Se nos afigurou impossível manter a continência verbal e argumentamos que o carro-chefe desta formidável safra é a soja com mais de 50 milhões de toneladas e sua evolutiva classificação enquanto neo-commodity: convencional, transgênica e convencional-orgânica. A 1.ª para os franceses (que se preciso for para manter a Alsácia não mais invadida seriam capazes de renunciar ao queijo e ao vinho), a 2.ª para os chineses (onde parece já haver uma boca para cada palmo de terra e cujos cientistas criaram o tabaco transgênico antes dos norte-americanos) e a 3.ª, para fidelidade às juras da inclusão social, por ser totalmente isenta de pesticidas, “confiscada” pelo próprio governo e integralmente “incluída” na merenda escolar, ou seja, os “excluídos” porque indefesos. Fonte de gordura saudável e proteína nutricionalmente consistente garantidas, completar-se-ia o cardápio com o carboidrato da mandioca (PR e PA disputam a hegemonia de produção, cada qual com cerca de 4 milhões de toneladas/colheita/ano). Aduzimos que no ritmo atual de incremento de produção e produtividade (viva a Embrapa e congêneres!) ainda sobra soja para o biodiesel. Agarrou rápido, nosso ilustre visitante, a última isca, puxou a linha toda água adentro e num único movimento tipo dourado engoliu o “pescador”. Desfilou os argumentos da biodiversidade brasileira, que obviamente incluem o babaçu, o dendê e a mamona como matérias-primas tão boas senão melhores do que a própria soja quando se pensa no substituto do diesel que já está batendo às nossas portas (o biodiesel não deixa de ser um interessante modelo de inclusão social, também; o governador Requião assinou, em 10 de novembro de 2003, o Decreto 2.101, criando o “PR-BioEnergia” justamente nesta linha). Fê-lo com as tintas e segurança de suas pregressas e outras “pós-graduações” por três diferentes ministérios de Brasília. Mas para surpresa geral, na questão maior, emitiu uma breve e decisória concordância, com o que restou nos recolher o caniço e o puçá, evitando a pura tertúlia acadêmica.
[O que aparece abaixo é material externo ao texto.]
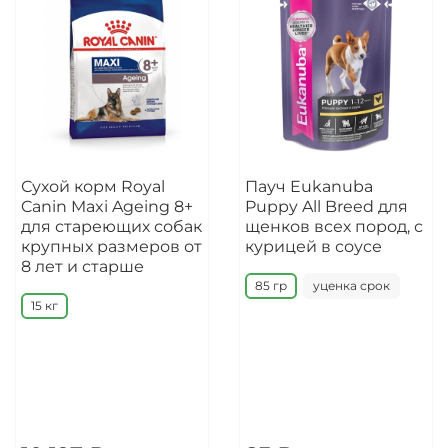
Сухой корм Royal
Пауч Eukanuba
Canin Maxi Ageing 8+
Puppy All Breed для
для стареющих собак
щенков всех пород, с
крупных размеров от
курицей в соусе
8 лет и старше
85 гр
уценка срок
15 кг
Discurso enérgico, argumentação cristã (sem preocupação de agrados à casa posto que se confessou bem impressionado com o Laboratório de Engenharia e Transplante Celular, mas não deixou de cobrar uma ação universitária mais concreta para o Rio Belém poluído e para a favela que lhe são vizinhas), a todos convenceu da sinceridade do que apregoa. Conhecedor profundo de Curitiba (onde nasceram seus filhos), dentre outras lições de cidadania, deixou uma que é dignificante: gratidão pública a alguém da platéia que lhe amparou em tempos menos amenos. Algo tão bonito e tão diferente do escorpião inculto que, uma vez cruzado o caudal, crava o ferrão no dorso do batráquio sábio mas ingênuo que lhe serviu com o transporte. Elogiou, dentre outras instituições paranaenses, a Fundação Araucária, pelo profissionalismo e disciplina como uma das FAPs já integradas na regionalização das ações do CNPq e MCT. Conclamou a todos para a etapa seguinte de regionalização, trabalhosa, da Finep. Ainda segundo ele: Ciência não é feita para que o cientista dela se sirva; antes, sim, para atender as necessidades sobretudo daqueles que a ela não têm acesso e, sim, necessidade de seus frutos. A Finlândia é mais desenvolvida do que os ditos do “primeiro mundo” porque mais usa o conhecimento do que o exporta ou vende. Meio biblicamente: “Crie e se aposse do conhecimento e tudo o mais vos será dado”. Todos os ministérios (32?) são importantes, mas o da C&T é o fundamental (por nossa conta dilataria a fundamentalidade para o MEC, adotadas as 3 balizas do 2.º parágrafo). Falou e convenceu. Que tenha vida – biológica e política – longa. Que nenhum pântano brasiliense submerja esta coerência de um Brasil para todos.

José Domingos Fontana é docente voluntário na UFPR e orientador nas pós-graduações de Farmácia, Bioquímica/Biologia Molecular e Processos Biotecnológicos; pesquisador 1-A do CNPq, prêmio paranaense em C&T e coordenador pro-tempore do Cerbio – Centro Brasileiro de Referência em Biocombustíveis.